■ Listed records
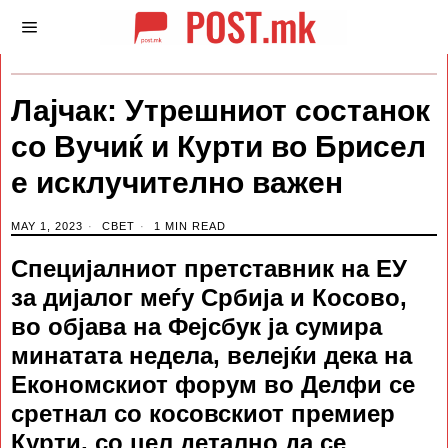
Лајчак: Утрешниот состанок
со Вучиќ и Курти во Брисел
е исклучително важен
MAY 1, 2023
СВЕТ
1 MIN READ
Специјалниот претставник на ЕУ
за дијалог меѓу Србија и Косово,
во објава на Фејсбук ја сумира
минатата недела, велејќи дека на
Економскиот форум во Делфи се
сретнал со косовскиот премиер
Курти, со цел детално да се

■ Work order
Write out the entries again, word for word. No images.

■ Response area
Лајчак: Утрешниот состанок
со Вучиќ и Курти во Брисел
е исклучително важен
MAY 1, 2023
СВЕТ
1 MIN READ
Специјалниот претставник на ЕУ
за дијалог меѓу Србија и Косово,
во објава на Фејсбук ја сумира
минатата недела, велејќи дека на
Економскиот форум во Делфи се
сретнал со косовскиот премиер
Курти, со цел детално да се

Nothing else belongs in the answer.